Polyarticular which is characterized by multiple joint involvement. This includes five or more large and small joints of the legs, arms, neck and jaw. Progression into adulthood may occur.

Pauciarticular (oligo-articular) involves four or less joints. Most often, the wrists, knees, and possibly eyes.

K:

Kinaret; is a biologic medication used to treat autoimmune diseases. Its method of action is to bind to the Interleukin 1 type receptor on specific cell surfaces. It is self-administered once a day as a subcutaneous injection.

Koebner Phenomenon; a condition in which skin lesions appear on areas of minor skin trauma such as scratching. Koebner’s Phenomenon is seen in many conditions including; psoriasis, SLE, Still’s Disease, and Kaposi’s sarcoma.

L:

Leukocytosis; a situation in which there is an increase in the white blood cell count. It is a laboratory finding not a separate disease state. It results from multiple medical conditions including infections, stress, malignancy, and autoimmune diseases. Any or all of the cells of the immune blood cell system may be increased over normal values. Also more of the juvenile forms of the white blood cells will be present in the bloodstream. This is referred to as a shift to the left of the white blood cell population found in the bloodstream.

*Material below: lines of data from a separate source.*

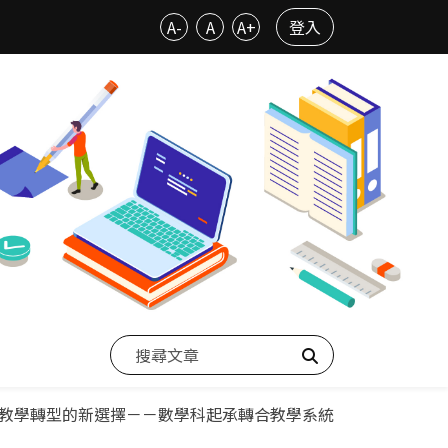
A-
A
A+
登入
搜尋
教學轉型的新選擇－－數學科起承轉合教學系統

Lymphadenopathy; a condition in which the lymph nodes become enlarged. Underlying causes include infection, autoimmune disease, and malignancy.

M:

Macrophage Activation Syndrome; is a complicated condition that can arise in children affected with systemic inflammatory disorders. MAS results in excessive proliferation and activation of specific white blood cell types; T-lymphocytes and macrophages. MAS results in high fever, organ enlargement, anemia, and difficulty with coagulation of the blood. It is described as a secondary form of HLH (see Hemophagocytic Syndrome).

Maculo-Papular Rash; a skin rash characterized by a flat red area (macules) that is covered with small raised bumps (papules).

Methotrexate; is a medication classified as a DMARD. Methotrexate is used to treat multiple diseases including autoimmune conditions. It functions by inhibiting folic acid metabolism. It is taken by mouth. (see DMARD’S)

Muckle-Wells Syndrome; is a condition characterized by periodic episodes of skin rash, fever, joint pain, progressive hearing loss and kidney damage. These episodes begin during infancy and/or early childhood and continue through adulthood. Muckle-Wells syndrome is caused by a gene mutation resulting in the production of a defective version of cryopyrin. Cryopyrin is a protein molecule which is functions in the modulation of the inflammatory response.

Myalgia; is a symptom that corresponds to diffuse muscular pain. It may be related to local conditions involving the muscles or more frequently result from a systemic condition (involving the entire body).

N:

Neoplastic Disease; is the growth of an abnormal mass of cellular tissue. Neoplastic tissue is unregulated or lacking in coordination with the local normal tissue surrounding it.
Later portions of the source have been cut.